Piano was given carte blanche, with the (practical, Swiss) proviso that in addition to the museum he create a multi-purpose civic facility that could be rented out convention-style to offset operating costs. (Response has been terrific, and the facilities are fully booked for the following year.)
Piano responded by designing what he calls a work of "land art [M]ore a work of topography than of architecture," consisting of three steel and glass hills mimicking the rolling landscape that surrounds the site and the Alps in the background. On one side, the gently undulating mounds are sunk into the earth, as if in deference to Klee's gravesite, which is situated nearby. It is only when approached from the highway that the three curvilinear structures are fully visible.
It is clear that for Piano, Klee's legacy as one of the "great teachers of the Bauhaus" is referenced not only in the spare, functional vocabulary of the space, but also in the spirit of the Center, where two of the three buildings house a new concert hall, caf, Klee archives and a children's museum. Although crowds of locals gathered on the opening day in the caf or at the children's museum where kids were busy collaging together Klee-like works, only a few ventured into the heart of the Center, the Klee museum. Perhaps the 14 Swiss Franc admission fee was a barrier.
Due to the fragile nature of many of the works on paper which were done with diverse materials, including burlap and sandpaper, Piano had to use artificial light (between 50 and 120 lux) in the galleries. The result is more of a cavern-like interior, as opposed to the glorious, light-filled chambers of the architect's other museums. Temporary walls suspended from the ceiling enable museum curator Michael Baumgartner to create a dynamic installation. "We wanted to make a strong statement right at the beginning," Baumgartner enthused.
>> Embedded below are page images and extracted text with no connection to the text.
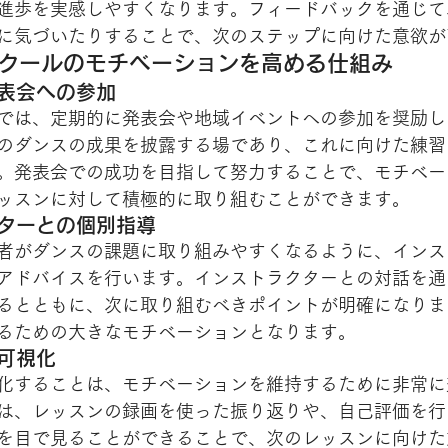
進歩を実感しやすくなります。フィードバックを通じて
に気づいたりすることで、次のステップに向けた意欲が
スクールのモチベーションを高める仕組み
発表会への参加
では、定期的に発表会や地域イベントへの参加を奨励し
のダンスの成果を披露する場であり、これに向けた練習
。発表会での成功を目指して努力することで、モチベー
ッスンに対して積極的に取り組むことができます。
クターとの個別指導
者がダンスの課題に取り組みやすくなるように、インス
アドバイスを行います。インストラクターとの対話を通
るとともに、次に取り組むべきポイントが明確になりま
るための大きなモチベーションとなります。
を可視化
化することは、モチベーションを維持するために非常に
は、レッスンの録画を使った振り返りや、自己評価を行
を目で見ることができることで、次のレッスンに向けた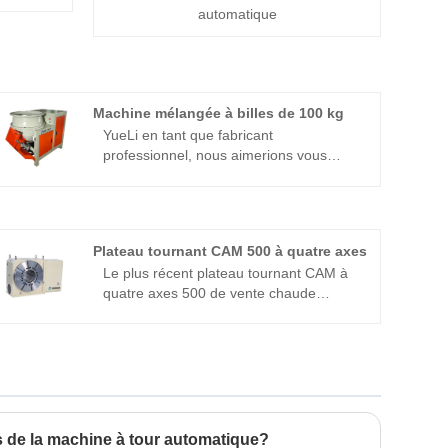
automatique
Machine mélangée à billes de 100 kg
YueLi en tant que fabricant
professionnel, nous aimerions vous
fournir une machine mixte à billes de
100 kg de haute qualité. Et nous vous
offrirons le meilleur service après-vente
et une livraison rapide.
Plateau tournant CAM 500 à quatre axes
Le plus récent plateau tournant CAM à
quatre axes 500 de vente chaude
fabriqué en Chine. YueLi est un fabricant
et fournisseur de platines CAM à quatre
axes 500 en Chine.
s de la machine à tour automatique?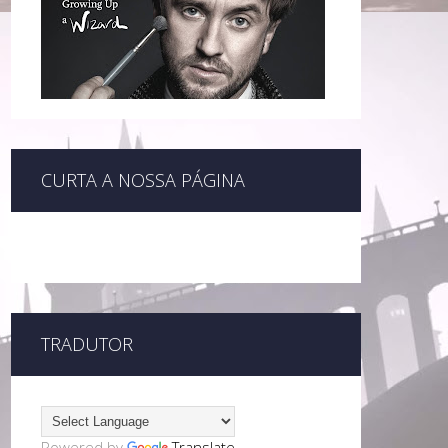
CURTA A NOSSA PÁGINA
TRADUTOR
Powered by
Translate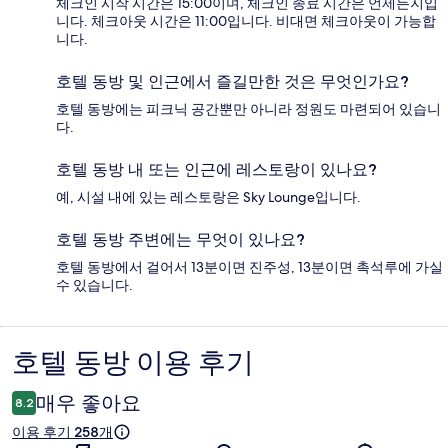
체크인 시작 시간은 15:00이며, 체크인 종료 시간은 언제든지입
니다. 체크아웃 시간은 11:00입니다. 비대면 체크아웃이 가능합
니다.
호텔 동방 및 인근에서 즐길만한 것은 무엇인가요?
호텔 동방에는 피크닉 공간뿐만 아니라 정원도 마련되어 있습니
다.
호텔 동방 내 또는 인근에 레스토랑이 있나요?
예, 시설 내에 있는 레스토랑은 Sky Lounge입니다.
호텔 동방 주변에는 무엇이 있나요?
호텔 동방에서 걸어서 13분이면 진주성, 13분이면 촉석루에 가실
수 있습니다.
호텔 동방 이용 후기
이
용
매우 좋아요
8.2
후
이용 후기 258개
In addition to the more famous works, such as 1939's High Spirits (depicting a stick man balancing on a tightrope), the opening exhibit, titled "Nulla dies sine linea" ("not a day without line/drawing") featured Insula Dulcamara (1938), one of the artist's signature paintings, made the year before his death. Also dotting the galleries are hand puppets that Klee made for his son Felix between 1916 and 1925. The variety of materials, and the inventiveness and whimsy bring to mind Alexander Calder's "Circus" figures.
With such a wealth of works gathered from private hands works that have never before been exhibited and Renzo Piano's truly original design, it is inevitable that the Paul Klee Center will become an international destination. Not just for art historians and Klee lovers, but for cultural tourists who now have a reason to leave Basel behind.
DEBORAH RIPLEY is a New York art dealer who writes on art.